--- Input material Enclosed Below ---
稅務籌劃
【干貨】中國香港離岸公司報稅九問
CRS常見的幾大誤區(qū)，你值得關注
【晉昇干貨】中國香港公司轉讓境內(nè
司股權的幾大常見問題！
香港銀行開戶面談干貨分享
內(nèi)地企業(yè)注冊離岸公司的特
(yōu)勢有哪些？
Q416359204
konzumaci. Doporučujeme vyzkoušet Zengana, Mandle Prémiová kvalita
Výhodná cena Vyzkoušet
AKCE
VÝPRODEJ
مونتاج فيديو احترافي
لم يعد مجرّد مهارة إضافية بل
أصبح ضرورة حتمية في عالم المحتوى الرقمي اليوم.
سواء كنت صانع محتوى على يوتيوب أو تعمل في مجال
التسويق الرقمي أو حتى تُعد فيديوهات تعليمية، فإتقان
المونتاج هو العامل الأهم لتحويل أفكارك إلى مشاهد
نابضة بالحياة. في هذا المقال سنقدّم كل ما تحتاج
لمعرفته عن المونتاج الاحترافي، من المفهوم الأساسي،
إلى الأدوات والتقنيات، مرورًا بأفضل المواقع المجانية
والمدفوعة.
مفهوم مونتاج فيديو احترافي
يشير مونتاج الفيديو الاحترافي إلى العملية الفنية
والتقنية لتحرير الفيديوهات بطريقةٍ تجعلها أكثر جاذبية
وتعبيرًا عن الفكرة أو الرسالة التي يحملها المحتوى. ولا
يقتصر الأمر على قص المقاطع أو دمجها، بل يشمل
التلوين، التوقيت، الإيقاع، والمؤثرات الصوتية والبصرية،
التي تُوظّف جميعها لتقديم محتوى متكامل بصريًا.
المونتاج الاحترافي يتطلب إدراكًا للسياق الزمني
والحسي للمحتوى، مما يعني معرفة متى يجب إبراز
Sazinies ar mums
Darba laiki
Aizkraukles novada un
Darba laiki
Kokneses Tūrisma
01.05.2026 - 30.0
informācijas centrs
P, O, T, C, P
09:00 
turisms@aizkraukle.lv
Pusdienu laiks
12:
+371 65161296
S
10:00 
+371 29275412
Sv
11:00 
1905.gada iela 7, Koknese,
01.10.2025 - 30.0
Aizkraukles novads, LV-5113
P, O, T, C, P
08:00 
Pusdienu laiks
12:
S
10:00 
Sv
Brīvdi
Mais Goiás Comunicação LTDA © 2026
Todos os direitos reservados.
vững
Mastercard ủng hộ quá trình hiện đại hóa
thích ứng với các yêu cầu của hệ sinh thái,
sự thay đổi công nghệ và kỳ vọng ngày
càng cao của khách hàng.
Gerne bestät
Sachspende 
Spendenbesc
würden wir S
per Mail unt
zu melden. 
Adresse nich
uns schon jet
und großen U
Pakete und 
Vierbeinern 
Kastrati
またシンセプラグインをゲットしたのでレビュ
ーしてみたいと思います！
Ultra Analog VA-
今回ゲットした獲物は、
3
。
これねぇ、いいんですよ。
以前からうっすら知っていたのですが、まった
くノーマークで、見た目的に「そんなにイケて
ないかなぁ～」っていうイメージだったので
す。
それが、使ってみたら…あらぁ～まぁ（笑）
--- End of Enclosed Input material ---
▶ _Task goal_
Give back exactly the lines running from the line containing "sự thay đổi công nghệ và kỳ vọng ngày" through the end of the material above, both included, and nothing beyond them.

▶ _Answer for this exercise_
sự thay đổi công nghệ và kỳ vọng ngày
càng cao của khách hàng.
Gerne bestät
Sachspende 
Spendenbesc
würden wir S
per Mail unt
zu melden. 
Adresse nich
uns schon jet
und großen U
Pakete und 
Vierbeinern 
Kastrati
またシンセプラグインをゲットしたのでレビュ
ーしてみたいと思います！
Ultra Analog VA-
今回ゲットした獲物は、
3
。
これねぇ、いいんですよ。
以前からうっすら知っていたのですが、まった
くノーマークで、見た目的に「そんなにイケて
ないかなぁ～」っていうイメージだったので
す。
それが、使ってみたら…あらぁ～まぁ（笑）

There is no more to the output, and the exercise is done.